Doch hier bleibt der Hardcore-Skeptiker stecken: Ist das Kompositum
"Fernsehbeweis" nicht ein Widerspruch in sich? Was beweist das
Fernsehen denn? Robuste tele-positivistische Naturen wie Peter
Limbourg, der Chefredakteur des News-Senders N24, glauben freilich,
dass man nicht "alles relativieren" dürfe, was täglich an Nachrichten
aus dem Golf herüberschwappt, dass man ruhig auch mal eine
"durchstecken", also ungeprüft übernehmen könne. Nach dieser Maxime
verfuhren auch die Chefs des Rundfunks von Swasiland. Sie übernahmen
ungeprüft Live-Berichte, die ein Mitarbeiter vorgeblich aus Bagdad
schickte. In Wirklichkeit saß der Mann die ganze Zeit daheim und
erzählte, was er im Fernsehen sah. Jetzt beschäftigt sich das
swasiländische Parlament mit der Frage, "wie es zur Täuschung der
Öffentlichkeit kommen konnte".
Aber inwiefern täuschte der heimatverbundene Korrespondent die
Öffentlichkeit? Er log ja nur, was seinen Aufenthaltsort anging. Nach
allem, was wir wissen, erfand er jedoch nichts hinzu bei seinen
Berichten aus dritter Hand, sondern schaltete sich beim "Durchstecken"

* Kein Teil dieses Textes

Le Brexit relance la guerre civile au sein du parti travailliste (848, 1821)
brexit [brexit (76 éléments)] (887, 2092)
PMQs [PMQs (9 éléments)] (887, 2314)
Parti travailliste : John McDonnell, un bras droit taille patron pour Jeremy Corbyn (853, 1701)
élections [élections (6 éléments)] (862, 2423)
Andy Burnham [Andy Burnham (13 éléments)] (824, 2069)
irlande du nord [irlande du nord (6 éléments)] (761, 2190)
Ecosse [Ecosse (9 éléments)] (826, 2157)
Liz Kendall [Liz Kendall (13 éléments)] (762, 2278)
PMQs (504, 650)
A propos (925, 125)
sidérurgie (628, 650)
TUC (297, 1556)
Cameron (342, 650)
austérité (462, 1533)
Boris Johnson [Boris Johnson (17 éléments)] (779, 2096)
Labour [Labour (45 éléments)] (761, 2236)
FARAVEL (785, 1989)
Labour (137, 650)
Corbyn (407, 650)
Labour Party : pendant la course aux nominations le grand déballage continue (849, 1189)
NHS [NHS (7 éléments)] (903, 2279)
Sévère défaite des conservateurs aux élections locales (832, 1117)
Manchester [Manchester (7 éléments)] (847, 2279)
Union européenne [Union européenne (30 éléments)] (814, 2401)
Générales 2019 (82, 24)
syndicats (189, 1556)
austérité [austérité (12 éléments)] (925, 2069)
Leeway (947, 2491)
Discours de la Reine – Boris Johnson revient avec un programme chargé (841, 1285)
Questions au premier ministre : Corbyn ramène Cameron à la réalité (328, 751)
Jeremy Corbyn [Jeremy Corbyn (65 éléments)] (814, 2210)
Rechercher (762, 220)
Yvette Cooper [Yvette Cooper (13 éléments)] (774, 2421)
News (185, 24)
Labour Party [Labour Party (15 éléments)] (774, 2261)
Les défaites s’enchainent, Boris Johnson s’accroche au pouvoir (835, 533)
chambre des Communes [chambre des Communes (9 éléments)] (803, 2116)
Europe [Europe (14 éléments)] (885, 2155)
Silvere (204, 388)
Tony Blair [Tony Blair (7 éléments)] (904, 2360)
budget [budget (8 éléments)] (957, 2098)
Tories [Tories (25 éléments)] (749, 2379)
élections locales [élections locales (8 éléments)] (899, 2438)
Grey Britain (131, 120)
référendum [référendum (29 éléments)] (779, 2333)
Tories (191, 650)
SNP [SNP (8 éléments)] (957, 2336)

lediglich als weitere Instanz dazwischen. Früher soll es deutsche
Kriegsberichterstatter gegeben haben, die in die Umgebung der
jeweiligen Krisenregion fuhren und ihr Hotel nur verließen, um sich
für ihre Reportagen vor einem möglichst authentischen, von den Kämpfen
aber weit entfernten Wüstenhintergrund filmen zu lassen. Das war
radikal unabhängige
Berichterstattung: unabhängig von den Fernsehbildern anderer,
unabhängig aber leider auch vom Geschehen. Die abhängige
Berichterstattung der eingebetteten Reporter und ihrer Durchstecker
ist vielleicht das kleinere Übel. Man begegne ihr aber mit einem
Skeptizismus, welcher den des Thomas noch übertrifft. Nichtglauben
heißt jetzt, auch an dem zu zweifeln, was wir sehen.